Se você nunca ouviu o termo “treino fofo”, certamente não frequenta uma academia de musculação. Ele é usado como forma de brincadeira com amigos de treino para definir aquele treino sem intensidade, inócuo. O personal trainer Leandro Twin diz que treinar fofo não leva aos resultados desejados, como ganho de massa muscular, força e definição.
Por isso, ele elenca 9 táticas que as pessoas devem adotar para maximizar seus resultados e fugir do treino fofo.
1. Não negligencie o intervalo
Um erro comum é fazer intervalos muito curtos entre as séries. “Quando o descanso é muito breve, a intensidade do treino tende a cair porque a quantidade de peso que se consegue levantar diminui. Para hipertrofia, recomenda-se intervalos de 1 a 3 minutos, dependendo do exercício”, detalha Twin.

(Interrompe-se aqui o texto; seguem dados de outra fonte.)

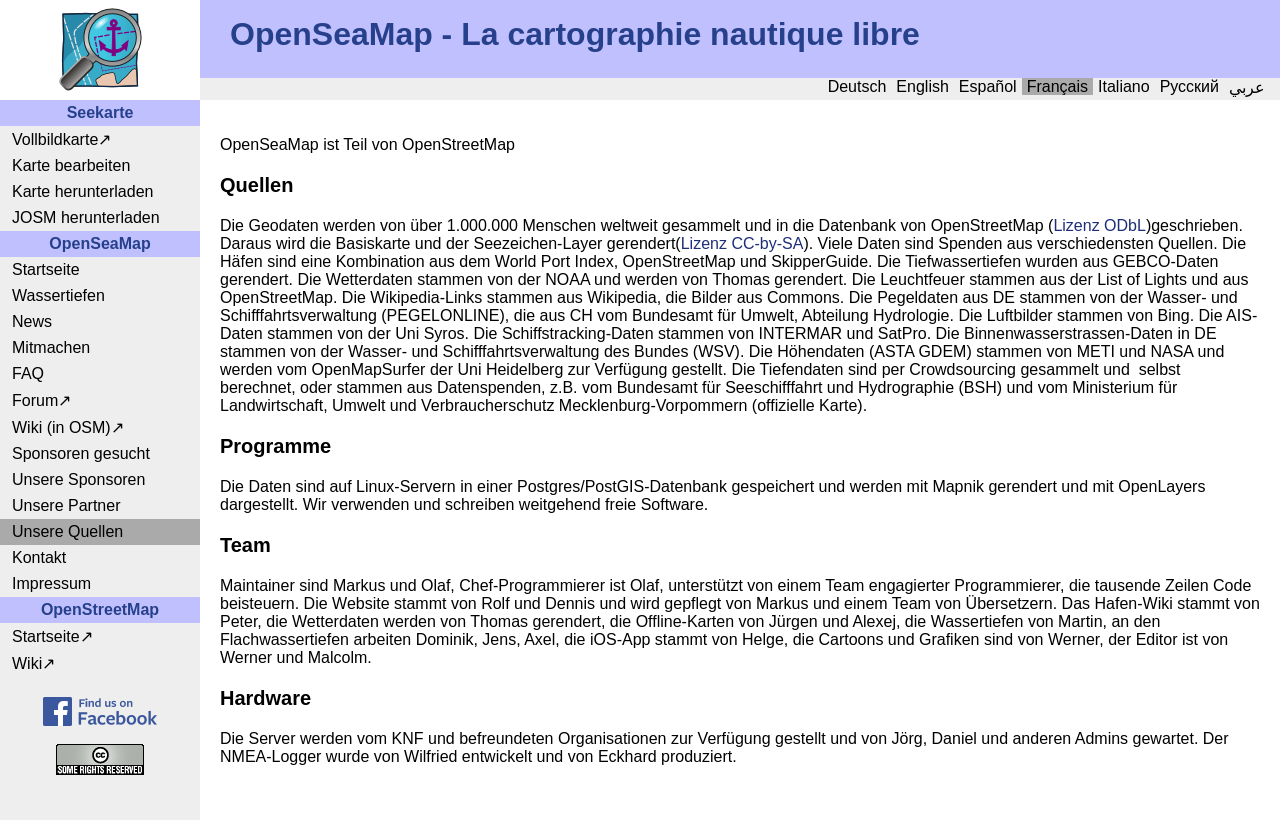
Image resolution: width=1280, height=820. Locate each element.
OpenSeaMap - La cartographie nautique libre (575, 34)
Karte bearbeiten (71, 165)
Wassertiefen (58, 295)
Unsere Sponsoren (78, 479)
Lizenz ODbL (1099, 225)
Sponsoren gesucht (81, 453)
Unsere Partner (66, 505)
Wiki (27, 663)
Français (1057, 86)
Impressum (51, 583)
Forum (35, 400)
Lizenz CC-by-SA (742, 243)
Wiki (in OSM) (61, 427)
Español (988, 86)
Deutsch (857, 86)
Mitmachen (51, 347)
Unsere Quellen (67, 531)
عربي (1247, 87)
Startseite (46, 269)
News (32, 321)
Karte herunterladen (82, 191)
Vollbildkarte (55, 139)
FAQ (28, 373)
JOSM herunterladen (86, 217)
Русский (1189, 86)
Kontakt (39, 557)
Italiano (1124, 86)
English (922, 86)
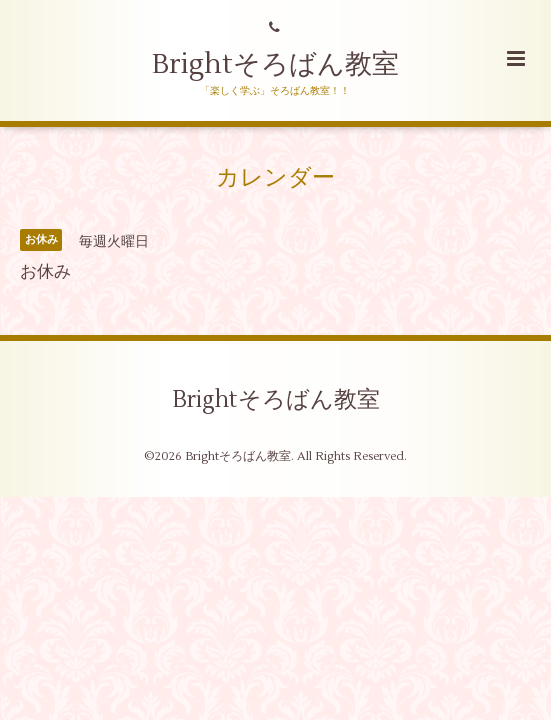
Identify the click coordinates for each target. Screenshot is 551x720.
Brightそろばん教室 (275, 64)
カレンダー (275, 178)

2. Priorize o descanso adequado
O personal conta que fazer muitos treinos por semana para o mesmo grupo muscular pode levar à dificuldade de recuperação. Isso pode resultar em treinos menos intensos e resultados que demoram a aparecer. Considere treinar cada grupo muscular uma vez por semana para permitir uma recuperação completa.
3. Não dependa exclusivamente de máquinas
Embora as máquinas tenham seu lugar, especialmente para iniciantes ou em caso de lesões, Twin adverte contra o uso excessivo: “é comum ver iniciantes fazerem todos os exercícios em máquinas, evitando exercícios com peso livre”. Busque um equilíbrio entre máquinas e pesos livres para um treino mais eficaz. Caso tenha dúvidas sobre a execução, peça ajuda do professor na academia.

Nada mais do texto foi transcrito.